A arte manual para o Ceará
Não apenas o crochê, mas também rendas, labirintos e tantas outras artes tradicionais simbolizam a cultura ancestral do trabalho estético a partir de mãos criativas e sensíveis. Desenham o Ceará.
Um dos trabalhos mais emblemáticos já publicados no país sobre o tema é o livro “Mãos que fazem história”, publicado pelo Diário do Nordeste em 2012, de autoria das jornalistas Cristina Pioner e Germana Cabral.
A obra retrata vida e trabalho de mulheres artesãs do Ceará nas tipologias Barro, Rendas, Linhas, Fibras, Tecidos, Miscelânea, Indígena e Redes. Cada forma de artesanato é abordada em um dos oito capítulos da publicação. Pelo projeto, as jornalistas ficaram em terceiro lugar na 55ª edição do Prêmio Jabuti de 2013.
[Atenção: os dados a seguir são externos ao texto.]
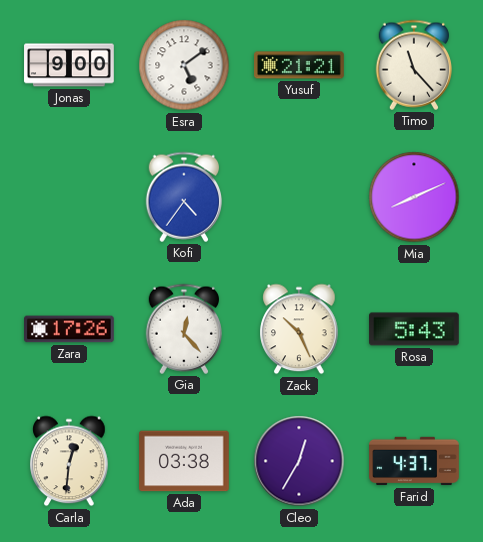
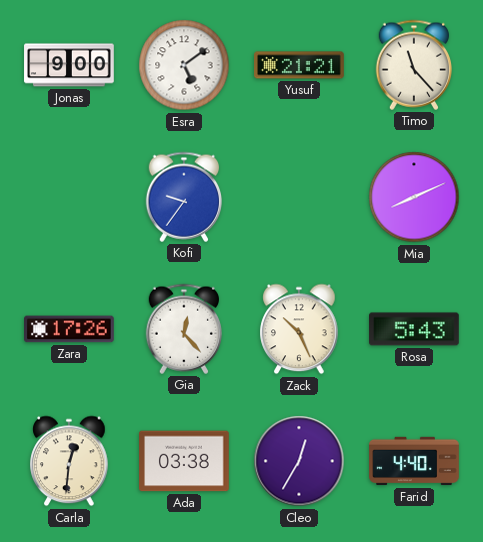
Kofi: 4:36 -> 9:36
Farid: 4:37 -> 4:40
Na visão do professor Alexandre Santiago, muitas vezes as pessoas que praticam esse tipo de ofício vêm de uma vida dura. Mas, ao sentar para fazer crochê ou renda, encontram ali momento de suspensão de duras realidades e imergem em sensibilidade e beleza.
“Nossa arte ganha o mundo levando nossa cultura artesanal e simbolismo para inspirar a todos. É uma importante contribuição para a economia do Estado, mas principalmente para muitas mulheres que têm nessa arte manual a própria subsistência. O crochê do Ceará e a beleza dele levam para o mundo uma técnica adaptada com nossa criatividade e cara”.